## EXERCISE REQUIREMENTS
What is the number of lines in the following data that contain "arrows"? Answer with the number alone.

## THE RECORDS
____

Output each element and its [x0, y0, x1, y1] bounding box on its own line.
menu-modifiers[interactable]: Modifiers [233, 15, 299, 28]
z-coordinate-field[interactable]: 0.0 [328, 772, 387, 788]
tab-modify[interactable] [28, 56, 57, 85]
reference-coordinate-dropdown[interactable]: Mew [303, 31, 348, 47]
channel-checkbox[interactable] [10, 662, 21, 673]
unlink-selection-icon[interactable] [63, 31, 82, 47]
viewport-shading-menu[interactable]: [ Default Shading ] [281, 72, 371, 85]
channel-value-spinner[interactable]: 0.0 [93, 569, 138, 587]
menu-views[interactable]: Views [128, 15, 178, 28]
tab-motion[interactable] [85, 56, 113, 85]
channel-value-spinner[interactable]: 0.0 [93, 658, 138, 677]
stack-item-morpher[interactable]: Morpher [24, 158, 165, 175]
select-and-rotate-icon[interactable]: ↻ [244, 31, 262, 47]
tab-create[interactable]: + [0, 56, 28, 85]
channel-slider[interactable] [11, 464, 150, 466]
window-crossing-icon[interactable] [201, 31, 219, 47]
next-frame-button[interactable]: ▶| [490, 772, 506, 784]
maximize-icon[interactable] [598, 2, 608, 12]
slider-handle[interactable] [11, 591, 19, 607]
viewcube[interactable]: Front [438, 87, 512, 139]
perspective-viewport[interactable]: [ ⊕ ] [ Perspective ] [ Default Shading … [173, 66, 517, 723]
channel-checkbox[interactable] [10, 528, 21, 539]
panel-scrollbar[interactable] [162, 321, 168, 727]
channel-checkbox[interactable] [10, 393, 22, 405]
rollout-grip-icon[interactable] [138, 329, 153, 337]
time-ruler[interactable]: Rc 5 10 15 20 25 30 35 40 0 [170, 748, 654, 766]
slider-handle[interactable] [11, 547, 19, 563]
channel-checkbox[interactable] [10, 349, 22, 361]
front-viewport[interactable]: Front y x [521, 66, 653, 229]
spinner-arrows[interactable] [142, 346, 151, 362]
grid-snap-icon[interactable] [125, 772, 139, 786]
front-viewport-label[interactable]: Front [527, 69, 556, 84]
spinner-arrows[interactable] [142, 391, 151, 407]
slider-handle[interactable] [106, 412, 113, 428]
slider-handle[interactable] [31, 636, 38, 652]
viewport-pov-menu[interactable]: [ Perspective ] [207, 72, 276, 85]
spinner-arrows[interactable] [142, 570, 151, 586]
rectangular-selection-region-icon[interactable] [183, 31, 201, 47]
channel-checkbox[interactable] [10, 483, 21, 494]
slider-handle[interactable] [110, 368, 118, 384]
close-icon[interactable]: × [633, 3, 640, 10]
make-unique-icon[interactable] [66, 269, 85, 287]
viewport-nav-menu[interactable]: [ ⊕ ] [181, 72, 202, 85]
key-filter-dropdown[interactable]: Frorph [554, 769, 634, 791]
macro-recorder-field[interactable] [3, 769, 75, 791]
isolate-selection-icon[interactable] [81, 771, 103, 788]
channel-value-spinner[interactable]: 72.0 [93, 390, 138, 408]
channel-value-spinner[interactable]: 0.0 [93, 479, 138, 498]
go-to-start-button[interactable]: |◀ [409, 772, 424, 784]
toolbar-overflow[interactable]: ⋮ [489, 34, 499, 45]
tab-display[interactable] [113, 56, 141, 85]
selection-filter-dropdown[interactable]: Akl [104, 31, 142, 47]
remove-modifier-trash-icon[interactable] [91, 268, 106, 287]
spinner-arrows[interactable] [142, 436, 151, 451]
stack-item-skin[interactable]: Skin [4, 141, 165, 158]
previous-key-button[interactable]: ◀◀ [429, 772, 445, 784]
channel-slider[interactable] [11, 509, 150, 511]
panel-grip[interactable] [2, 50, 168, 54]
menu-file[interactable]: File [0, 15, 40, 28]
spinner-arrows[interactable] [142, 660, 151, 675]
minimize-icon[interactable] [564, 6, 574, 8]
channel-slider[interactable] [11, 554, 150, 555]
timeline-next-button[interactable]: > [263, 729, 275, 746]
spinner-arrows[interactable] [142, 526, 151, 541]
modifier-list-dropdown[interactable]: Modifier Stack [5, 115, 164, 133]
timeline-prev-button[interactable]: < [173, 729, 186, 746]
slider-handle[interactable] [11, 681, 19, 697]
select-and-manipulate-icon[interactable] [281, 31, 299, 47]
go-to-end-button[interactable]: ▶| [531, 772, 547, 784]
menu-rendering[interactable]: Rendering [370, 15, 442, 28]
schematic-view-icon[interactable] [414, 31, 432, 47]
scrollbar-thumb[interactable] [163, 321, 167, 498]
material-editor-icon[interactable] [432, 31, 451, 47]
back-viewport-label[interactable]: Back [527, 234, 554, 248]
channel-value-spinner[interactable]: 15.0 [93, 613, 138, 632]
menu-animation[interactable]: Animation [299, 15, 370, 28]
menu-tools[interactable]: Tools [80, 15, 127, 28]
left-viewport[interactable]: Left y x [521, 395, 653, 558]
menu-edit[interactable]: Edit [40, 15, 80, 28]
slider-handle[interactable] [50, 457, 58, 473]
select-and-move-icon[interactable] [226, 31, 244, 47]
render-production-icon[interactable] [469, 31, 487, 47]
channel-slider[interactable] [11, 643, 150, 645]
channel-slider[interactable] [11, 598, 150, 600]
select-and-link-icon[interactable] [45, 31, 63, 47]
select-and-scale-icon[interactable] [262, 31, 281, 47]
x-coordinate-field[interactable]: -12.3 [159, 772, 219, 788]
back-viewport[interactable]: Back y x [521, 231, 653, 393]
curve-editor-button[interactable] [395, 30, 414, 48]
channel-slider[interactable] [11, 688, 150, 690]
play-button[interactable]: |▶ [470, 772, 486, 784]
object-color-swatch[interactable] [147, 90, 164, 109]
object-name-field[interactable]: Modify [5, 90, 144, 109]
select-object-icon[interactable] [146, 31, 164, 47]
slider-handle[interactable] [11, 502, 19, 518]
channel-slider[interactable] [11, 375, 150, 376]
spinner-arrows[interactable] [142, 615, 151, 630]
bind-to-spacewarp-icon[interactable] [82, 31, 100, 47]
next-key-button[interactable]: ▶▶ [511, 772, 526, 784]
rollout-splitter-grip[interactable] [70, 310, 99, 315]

____

## TASK SOLUTION
7